B-72 is a durable and non-yellowing acrylic resin, which can be described chemically as an ethyl methacrylate–methyl acrylate copolymer. It is soluble in acetone, ethanol, toluene, and xylenes, among other solvents and solvent mixtures.

One of the major advantages of B-72 as a consolidant is that it is stronger and harder than polyvinyl acetate without being extremely brittle. This adhesive is more flexible than many of the other typically used adhesives and tolerates more stress and strain on a join than most others. The major drawbacks to using B-72 are related to its handling properties: as in the case of other acrylic resins it is difficult to apply as an adhesive and to manipulate with precision.

The most suitable solvent for B-72 is acetone.
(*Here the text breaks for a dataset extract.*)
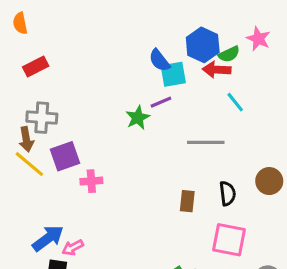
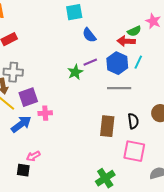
blue hexagon: (203, 45) -> (117, 63), moved
cyan square: (173, 74) -> (74, 12), moved
cyan line: (235, 102) -> (138, 62), turned 64
brown rectangle: (187, 201) -> (107, 126), size x1.5
blue arrow: (48, 238) -> (21, 124), moved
However, solvent mixtures with various proportions of acetone, ethanol, and toluene are frequently used to alter the working time of the resin and to produce slightly different properties (hardness and flexibility, e.g.) in the set resin. Unlike cellulose nitrate, B-72 does not need additives like plasticizers to stabilize its durability. Fumed colloidal silica can be added to help with the workability of the resin. Research shows that the silica better distributes the stress and strain that occurs during evaporation of a solvent and during the setting of the adhesive film.

Because of its transparency and versatility, conservators, led by Stephen Koob of the Corning Museum of Glass, have recently begun to use cast sheets of B-72 as a fill material in glass objects.